Planning for the worst.
Leaders from many different areas and responsibilities gathered at Navarro County’s Emergency Operations Center Friday, getting together to hear about how a “Point of Distribution” system — also known as a POD system — works for delivering vaccines and antibiotics in the case of a pandemic disease situation or if some kind of foreign substance caused widespread health issues.
Francisco San Miguel of the North Central Texas Council of Government’s Department of Emergency Preparedness gave the overview presentation of the POD system.
“A POD is basically a treatment center, to treat those not affect by the pandemic or the introduced agent,” San Miguel said. “It’s all about getting treatment to that unaffected population within 48 hours.”
It’s about keeping the healthy, healthy in a time of crisis.
The typical delivery time is set at 12 hours, but San Miguel said the county’s proximity to the Dallas-Ft. Worth Metroplex would likely make that delivery time shorter.
According to the World Health Organization (WHO), a pandemic can start when three conditions have been met:
• the emergence of a disease new to the population.
• the agent infects humans, causing serious illness.
• the agent spreads easily and sustainably among humans.
The Center for Disease Control in Atlanta, Ga. is the oversight agency for the program for the federal government, San Miguel said. But while the framework is set up by the Feds, it’s local authorities who decide the details of how the total package is delivered.
“We give you the skeleton, you have to provide the meat,” he said. “It’s up to you how you want to run it.”
That included where to place local officials in the command chain, who is in the emergency operations center during the crisis, who’s in the field at the PODs, and what the best personnel are for the different sites.
The recommendation for determining the number of POD sites is to have one POD per 10,000 population, San Miguel said.

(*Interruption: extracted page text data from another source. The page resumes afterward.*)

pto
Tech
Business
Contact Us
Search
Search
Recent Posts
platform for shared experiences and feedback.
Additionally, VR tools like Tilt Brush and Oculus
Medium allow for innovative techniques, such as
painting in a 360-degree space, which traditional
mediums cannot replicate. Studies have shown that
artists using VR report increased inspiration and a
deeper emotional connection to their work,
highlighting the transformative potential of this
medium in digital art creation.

The process of moving people through an individual POD starts with receiving information at the door and answering questions that the answers determine how they are handled. Vaccines and other medications are distributed at a certain point in the process and instructions on their use given, before they are checked to make sure all informational paperwork leaves with them.

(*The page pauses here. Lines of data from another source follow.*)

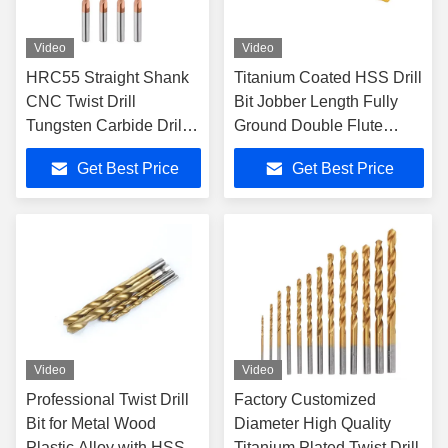
Video
Video
HRC55 Straight Shank
Titanium Coated HSS Drill
CNC Twist Drill
Bit Jobber Length Fully
Tungsten Carbide Drill
Ground Double Flute
Bits CNC Lathe Turning
Straight Shank for Plastic
Get Best Price
Get Best Price
Tools
Use
Video
Video
Professional Twist Drill
Factory Customized
Bit for Metal Wood
Diameter High Quality
Plastic Alloy with HSS
Titanium Plated Twist Drill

Those that arrive at a POD site already sick are directed to the proper medical facilities.
Those attending the Friday session included: Eric Meyers Jr., the county’s emergency management coordinator; County Judge H.M. Davenport; Corsicana Fire Chief Donald McMullan, who is the city’s emergency management coordinator; Emily Carroll and Wendy Katz from the county’s health department; Becky Burns, Mildred ISD assistant superintendent; Sharon Thomas and Nelda Welch from Navarro Regional Hospital; and Chief Deputy Mike Cox from the sheriff’s department.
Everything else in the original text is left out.